Anti-Pop Consortium’s detours are not the same old breaks trotted out which are sure to rock a crowd.
Tragic Epilogue - Anti-Pop Consortium

I’m loving this new age of hip-hop, which Priest of Anti-Pop Consortium has likened unto the glory days of SST Records, when the likes of Black Flag, the Meat Puppets, Dinosaur Jr., and Sonic Youth redefined rock and roll by bringing it harder, faster, noisier, and weirder. All the above bands had some semblance to “normal” rock, but you could also tell immediately that it was not business as usual. Anti-Pop Consortium has no real analogue to any specific artist from that era, but at the very least, there’s a level and methodology behind their work that’s somewhat similar.

It would be facile to drop some references to various esoteric rhymes or the odd sample here and just say “It’s the hip-hop of the future! It’s not 4/4 and they’re not even rhyming about hos!” Rather, I will say that there’s actually an almost willful dated-ness to the production here, and a lyrical approach that is only SUBTLY poetic (but definitely not throwaway or without any meaning at all besides “hey, it flows!”). Not to worry, it seems very planned, and even if being in on the joke doesn’t always make it funny, that’s not the point here anyways.

The point? Always move into the future, even if you have to detour into the past. Anti-Pop Consortium’s detours are not the same old breaks trotted out which are sure to rock a crowd. Maybe I’m reading too much into the choice of accompaniment, but even if only subliminally, hip-hop’s about references and context. Anti-Pop Consortium are all ABOUT tearing away the listener from such easy traps. Drum machines and synths are used in a way that on first listen seems antithetical to the main rule of hip-hop: “Thou Shalt Have Boom Bap.” There’s bass and drums on this record, to be sure, but they’re deployed in a manner that suggests that headphones might be more useful with this record than a car with some serious krunk.

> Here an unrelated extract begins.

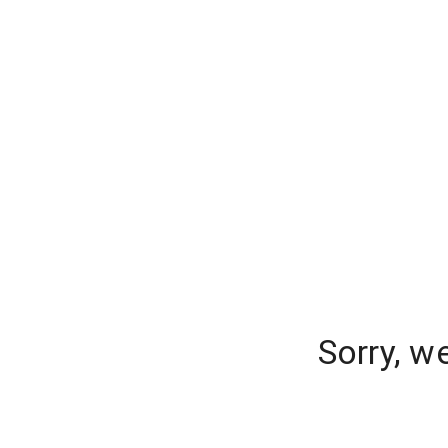
Sorry, w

Priest, M. Sayyid, and Beans don’t use stale lyrical chestnuts like “on and on to the break of dawn,” but they’re not going to give the likes of Lyrics Born or Gift Of Gab a run for the money anytime either. Instead, Priest lets a line like “shark infested waters, message in a bottle, no man is an island, individual visual MC, me, I love life” go right over your head, so it can bounce off the ceiling and smack you in the head with a sound that goes “it’s extended parallelism, kid!” In the same song he lets loose with the most honest, telling lines I’ve ever heard by an MC: “I play the part of the heart torn rapper trying to reveal his true feelings but lacking devices priceless paradigm, I’m.” He then goes on to describe a situation that’s “humbling like a father’s kiss.” Brilliant. If Anti-Pop Consortium keeps this up, such devices may not be in short supply for long.